- **WHAT YOU HAVE TO DO**: Return all lines of the records that contain the word "Zoom".

- **INFORMATION SHOWN**:

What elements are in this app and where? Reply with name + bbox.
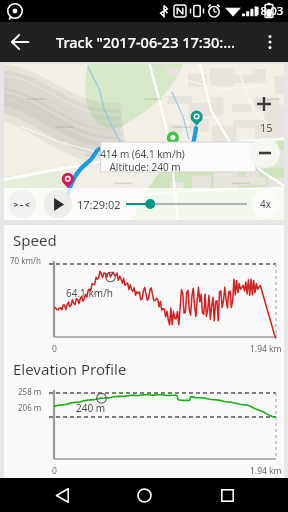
button[interactable]: Play [44,190,72,218]
staticText: Altitude: 240 m [109,160,181,174]
staticText: 414 m (64.1 km/h) [100,147,185,161]
button[interactable]: More options [252,24,288,60]
staticText: 17:29:02 [77,197,121,212]
button[interactable]: Back [41,478,83,512]
staticText: Elevation Profile [13,359,127,379]
staticText: 64.1 km/h [66,286,114,300]
button[interactable]: Zoom out [250,138,280,168]
staticText: >-< [13,198,31,211]
staticText: Track "2017-06-23 17:30:… [56,32,252,52]
button[interactable]: Recent apps [206,478,248,512]
staticText: 18:03 [254,3,284,19]
staticText: 240 m [76,401,106,415]
button[interactable]: Fit track to screen [8,190,36,218]
button[interactable]: Zoom in [250,90,278,118]
staticText: 0 [52,465,57,477]
staticText: 15 [260,120,273,135]
staticText: 70 km/h [10,255,41,266]
staticText: 206 m [18,402,42,413]
staticText: 1.94 km [250,343,282,355]
staticText: Speed [13,230,57,250]
staticText: 258 m [18,386,42,397]
button[interactable]: Playback speed 4x [252,190,280,218]
staticText: 1.94 km [250,465,282,477]
button[interactable]: Home [123,478,165,512]
button[interactable]: Back [0,22,40,62]
staticText: 4x [260,197,272,211]
button[interactable]: Playback position [126,190,247,218]
staticText: 0 [52,343,57,355]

- **TASK OUTPUT**:
button[interactable]: Zoom out [250,138,280,168]
button[interactable]: Zoom in [250,90,278,118]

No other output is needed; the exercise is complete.